- **Saved entries**:

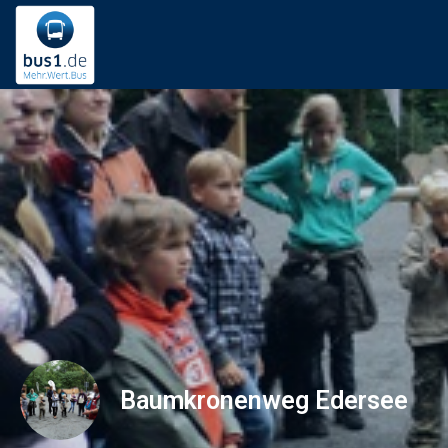
Baumkronenweg Edersee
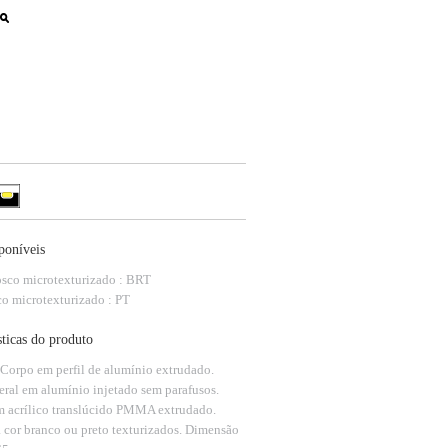
poníveis
sco microtexturizado : BRT
co microtexturizado : PT
sticas do produto
 Corpo em perfil de alumínio extrudado.
eral em alumínio injetado sem parafusos.
m acrílico translúcido PMMA extrudado.
a cor branco ou preto texturizados. Dimensão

- **Your instructions**:
Take the line holding "Corpo em perfil de alumínio extrudado." and all lines after it through the end of the data, and set them down exactly.

- **Completed exercise**:
 Corpo em perfil de alumínio extrudado.
eral em alumínio injetado sem parafusos.
m acrílico translúcido PMMA extrudado.
a cor branco ou preto texturizados. Dimensão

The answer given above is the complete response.